Des critères de durabilité et de résilience seront également introduits dans un Industrial decarbonization accelerator act qui doit voir le jour d'ici à la fin de l'année. Globalement très satisfaite de cette avancée, « grâce à laquelle l'Europe se met enfin à faire ce que d'autres, États-Unis et Chine en tête, pratiquent depuis toujours », Celia Agostini, directrice de Cleantech for France, insiste : « Il va aussi falloir s'attaquer à la commande privée, et s'assurer que les entreprises qui percevront des aides publiques favoriseront à leur tour des produits et des fournisseurs durables et locaux. »
Comme l'a rappelé Stéphane Séjourné, commissaire européen à la Stratégie industrielle, en conférence de presse, « nous devons non seulement produire plus, mais produire mieux ». C'est-à-dire décarboné et européen.

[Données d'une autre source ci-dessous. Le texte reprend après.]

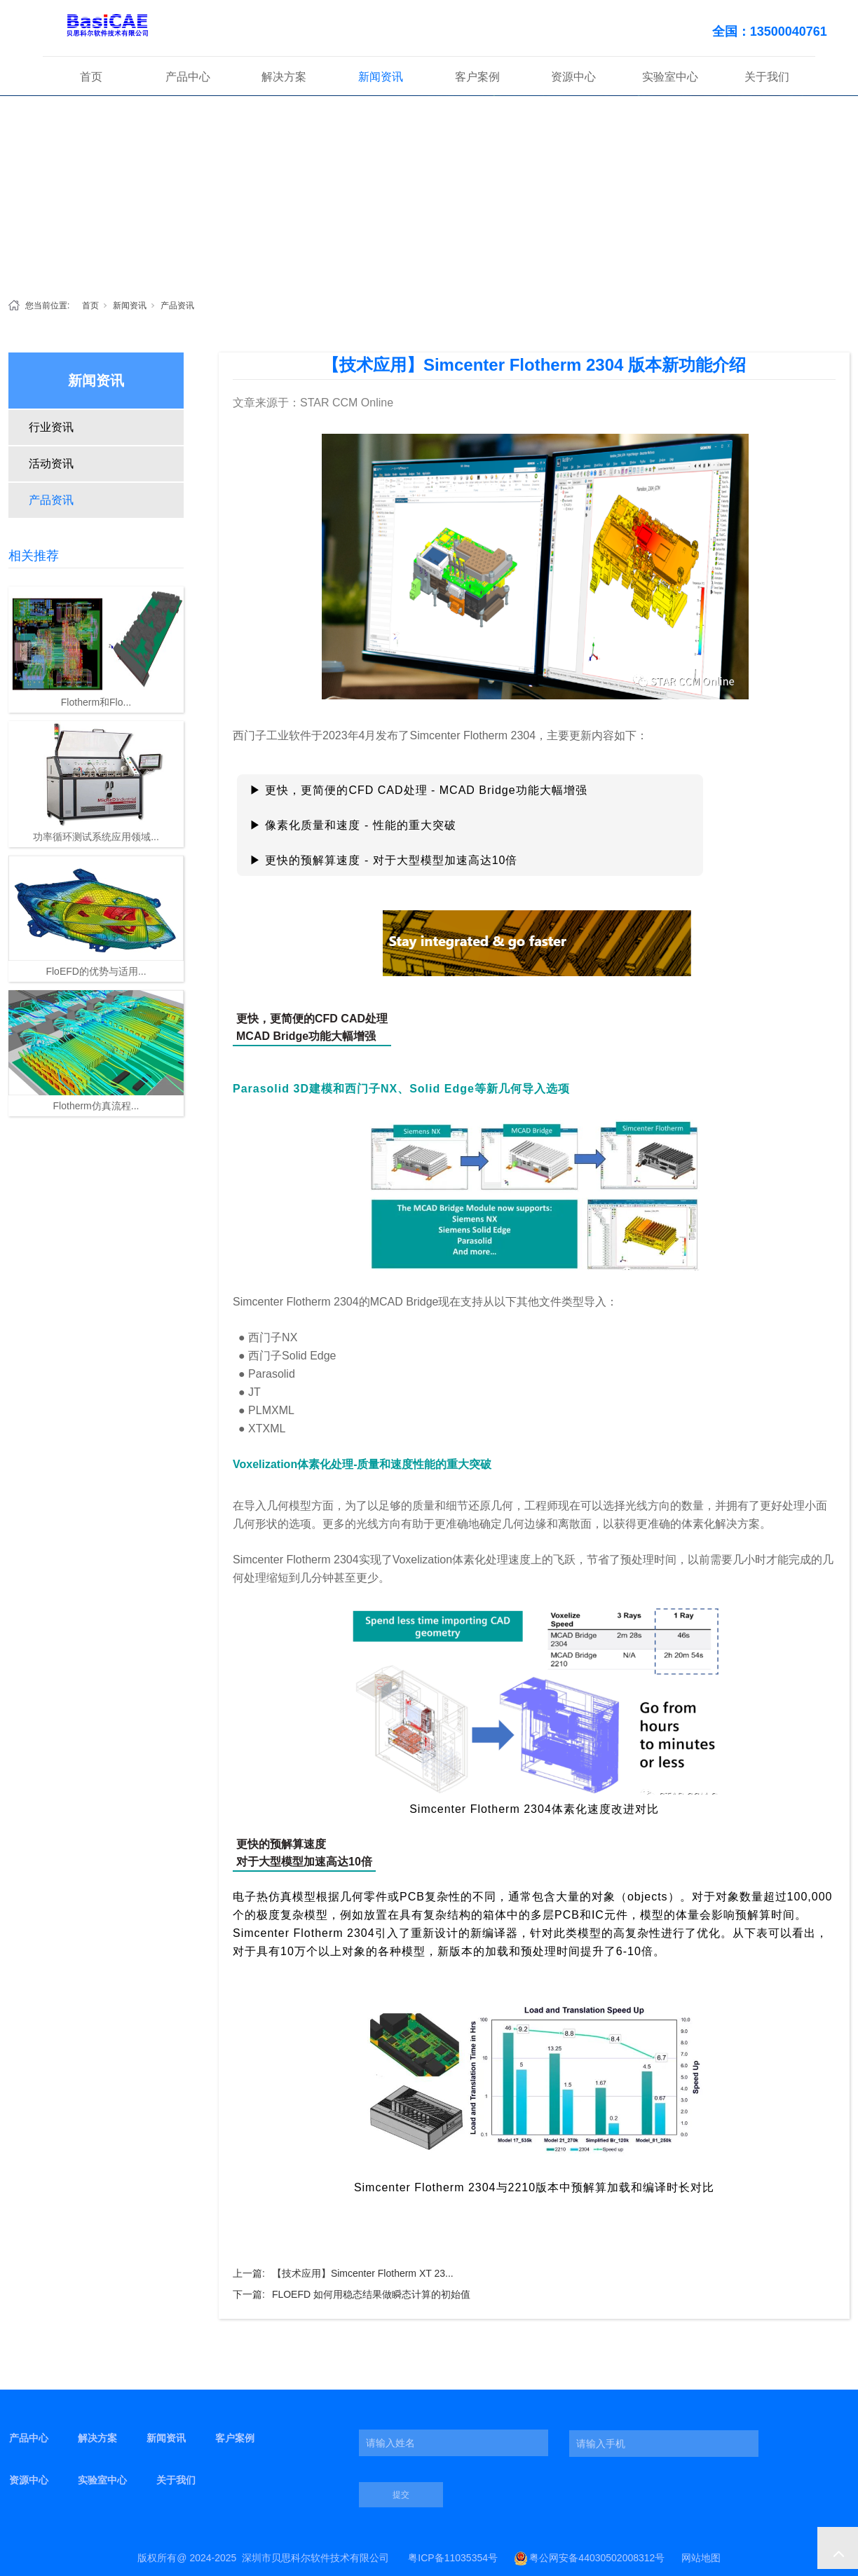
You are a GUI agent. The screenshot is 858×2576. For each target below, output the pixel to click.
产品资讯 (177, 305)
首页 (91, 77)
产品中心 (187, 77)
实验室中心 (670, 77)
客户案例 (477, 77)
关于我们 (766, 77)
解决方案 (283, 77)
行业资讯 (51, 427)
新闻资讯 (380, 77)
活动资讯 (51, 464)
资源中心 (573, 77)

Un affichage environnemental sera développé sur la base du volontariat pour permettre aux entreprises ayant adopté des process de fabrication responsables de le faire savoir à leurs clients. « La préférence européenne est indispensable pour nous protéger efficacement d'importations résultant des surcapacités chinoises, dont certaines seraient peut-être en mesure de répondre aux critères de durabilité », souligne Neil Makaroff, directeur du think tank européen Strategic Perspectives.